The Figure 3 also shows that an increase in the loading angle causes an increase in specific energy consumption and a decrease in volumetric efficiency. When the loading angle increased from 15° to 22.5°, specific energy consumption increased by approximately 2.5% and volumetric efficiency decreased by 12%. When the loading angle increased from 22.5° to 30°, specific energy consumption increased by 14% and volumetric efficiency decreased by 14%. In case of increasing the loading angle, screws more work and it requires more energy, but this, along with the extra energy used in particle rotating movement around the screw allowed a lower axial transport (^{OWEN & CLEARY, 2009}).

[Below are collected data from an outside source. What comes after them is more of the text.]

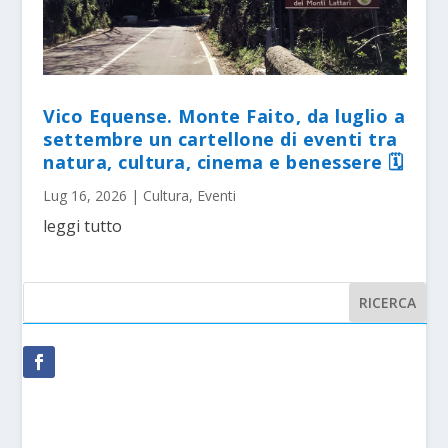
Vico Equense. Monte Faito, da luglio a
settembre un cartellone di eventi tra
natura, cultura, cinema e benessere 🗓
Lug 16, 2026
|
Cultura
,
Eventi
leggi tutto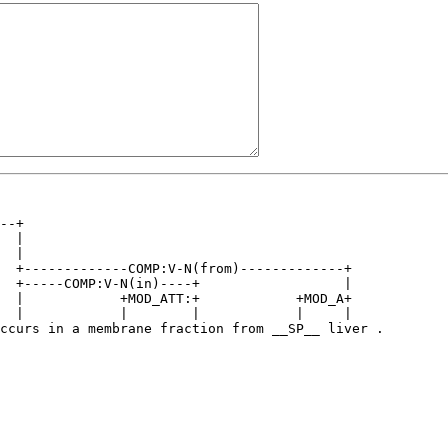
--+                                             

  |                                             

  |                                             

  +-------------COMP:V-N(from)-------------+    

  +-----COMP:V-N(in)----+                  |    

  |            +MOD_ATT:+            +MOD_A+    

  |            |        |            |     |    

ccurs in a membrane fraction from __SP__ liver .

The best operating points for volumetric efficiency were determined respectively as 0.745 - 0,703 at 450 min^{-1} screw speed, 100 mm screw pitch and 15°- 22.5° loading angles. Similarly, the best operating points for specific energy consumption were calculated respectively 0.0440 kWh t^{-1} at 550 min^{-1} screw speed, 100 mm screw pitch, 22.5° loading angles and 0.047 kWh t^{-1} at 550 min^{-1} screw speed, 100 mm screw pitch 15° loading angles and 0.048 kWh t^{-1} at 550 min^{-1} screw speed, 125 mm screw pitch 22.5° loading angles.

Results of the developed FES were compared with the experimental results. For volumetric efficiency, the mean values of the measured and predicted values were 0.422 and 0.413, respectively. For specific energy consumption, the mean values of the measured and predicted values were 0.079 and 0.081 kWh t^{-1}, respectively (Figure 4). Figure 4 also showed the correlation between the measured and predicted values of screw performance in different working conditions. The relationships were significant for all parameters. The correlation coefficients of relationships were determined to be 0.99 for volumetric efficiency and specific energy consumption.

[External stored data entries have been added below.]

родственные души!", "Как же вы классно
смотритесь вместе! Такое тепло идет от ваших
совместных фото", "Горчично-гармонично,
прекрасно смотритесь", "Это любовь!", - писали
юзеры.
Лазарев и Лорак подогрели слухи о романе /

The mean relative errors of the measured and predicted values were 5.28% for volumetric efficiency and 4.93% for specific energy consumption. The relative error of the predicted value was found to be less than the acceptable limits (10%) for all parameters (^{TANER, 2007}; ^{MARAKOGLU & ÇARMAN, 2010}). The goodness of fit of the prediction values was determined to be 0.986 for volumetric efficiency and 0.987 for specific energy consumption. All values were close to 1.0. Similarly, LEI et.al. (2019) In their study with the fruit picking robot, they reported that the accuracy of recognition with fuzzy logic is over 90%.

CONCLUSION:

Increasing the screw speed, pitch, and loading angle increases specific energy consumption and decreases volumetric efficiency. Results of this study were consistent with previous granular mixing measurement techniques featuring similar experimental set-ups reported in the literature.

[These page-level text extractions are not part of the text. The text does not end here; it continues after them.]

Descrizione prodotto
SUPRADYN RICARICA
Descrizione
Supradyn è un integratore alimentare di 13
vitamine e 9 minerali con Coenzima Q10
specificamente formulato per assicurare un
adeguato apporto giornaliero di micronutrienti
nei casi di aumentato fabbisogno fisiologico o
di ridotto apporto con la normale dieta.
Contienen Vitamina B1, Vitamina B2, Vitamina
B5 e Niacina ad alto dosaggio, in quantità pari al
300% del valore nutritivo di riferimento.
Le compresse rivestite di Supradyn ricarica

The best operating point for volumetric efficiency was determined as 0.745 at 450 min^{-1} screw speed, 100 mm screw pitch, 15°loading angle and for specific energy consumption was calculated 0.0440 kWh t^{-1} at 550 min^{-1} screw speed, 100 mm screw pitch, 22.5° loading angle.

This paper described a fuzzy model consisting of 27 rules for the prediction of volumetric efficiency and specific energy consumption in different working conditions and the geometry of the screw. The mean values of the errors for volumetric efficiency and specific energy consumption were below 6% and 5%, respectively; the maximum errors for volumetric efficiency and specific energy consumption were below 13% and 12%, respectively.

Therefore, these FES predicted results can be considered within acceptable limits. Results showed good agreement between the predicted and experimental values. It can be concluded that FES is an appropriate method for the prediction of volumetric efficiency and specific energy consumption in vertical screw conveyors. Furthermore, this method can help farmers find the best practice to reduce their expenditure with minimum income reduction.